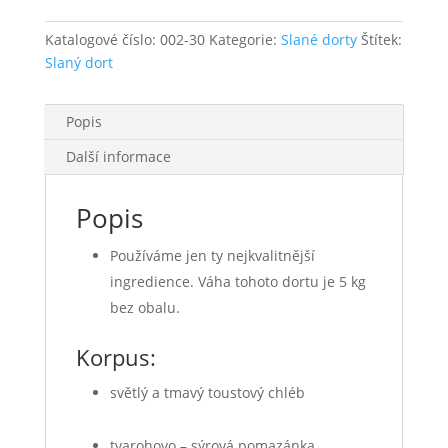
kg
množství
Katalogové číslo:
002-30
Kategorie:
Slané dorty
Štítek:
Slaný dort
Popis
Další informace
Popis
Používáme jen ty nejkvalitnější
ingredience. Váha tohoto dortu je 5 kg
bez obalu.
Korpus:
světlý a tmavý toustový chléb
tvarohovo – sýrová pomazánka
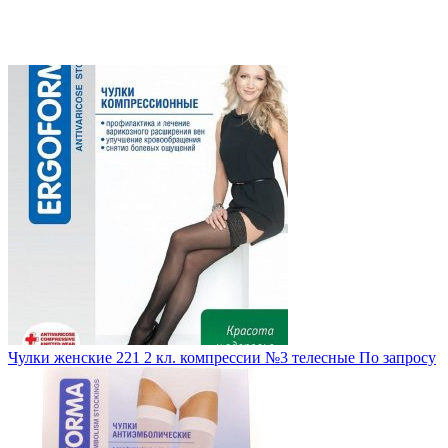
Чулки женские 221 2 кл. компрессии №3 телесные
По запросу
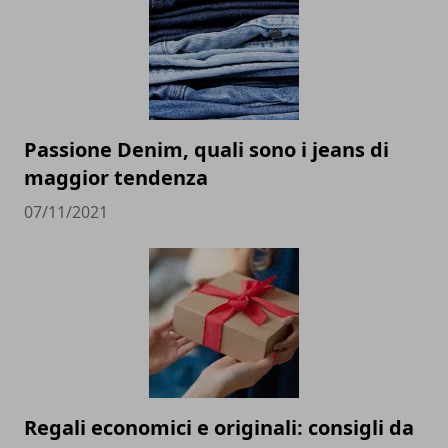
Passione Denim, quali sono i jeans di
maggior tendenza
07/11/2021
Regali economici e originali: consigli da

━━━━━━━━━━━━━━━━━━━━━━━━━━━━━━

[EXERCISE OBJECTIVE]:
Set down the material above word for word and skip its pictures.

[RESPONSE]:
kg
množství
Katalogové číslo:
002-30
Kategorie:
Slané dorty
Štítek:
Slaný dort
Popis
Další informace
Popis
Používáme jen ty nejkvalitnější
ingredience. Váha tohoto dortu je 5 kg
bez obalu.
Korpus:
světlý a tmavý toustový chléb
tvarohovo – sýrová pomazánka
Чулки женские 221 2 кл. компрессии №3 телесные
По запросу
Passione Denim, quali sono i jeans di
maggior tendenza
07/11/2021
Regali economici e originali: consigli da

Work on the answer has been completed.